Paul Laskey, a Canfield police officer, said only a few warnings and maybe one citation have been issued since the law’s inception.

Laskey said no texting-related crashes have been reported because police blame crashes on distracted driving or other issues. But Laskey said he feels the law is worthwhile nonetheless.

“I think, for the most part, most officers would agree that’s a good law. Because [texting] is a distraction,” Laskey said. Freshman nursing major Rachel George doesn’t have as positive of an outlook on the law.

“I personally feel like old people cause more accidents than texting while driving,” George said. “That’s what makes me mad.”

George said she agrees that people should not text while driving, but feels the law focuses too much on punishing young drivers, when all ages commit the offense.

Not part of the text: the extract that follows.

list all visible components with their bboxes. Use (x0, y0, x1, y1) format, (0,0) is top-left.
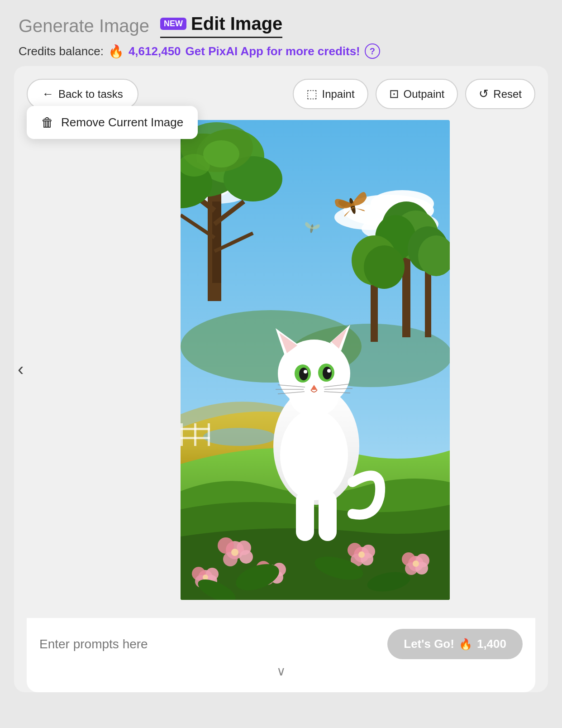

She admitted to texting and driving, adding that her parents, siblings and even grandmother have done it as well.

“They kind of blame our generation too much, and it’s annoying,” George said. 

1 comments Marc Fri Sep 21 2012 10:36 It’s adorable that people think texting is the singular problem or that a ban will somehow make the roads safer, but the problem is DISTRACTED driving, not texting while driving. Taking your eyes off the road for any reason is the worst thing you can do to cause accidents. Incidentally, texting bans mean that people will have their phones in their laps instead of where they can see both their phone and the windshield, so as not to get ticketed. Did anyone really think through this or did they just get caught up in the moral circlejerk?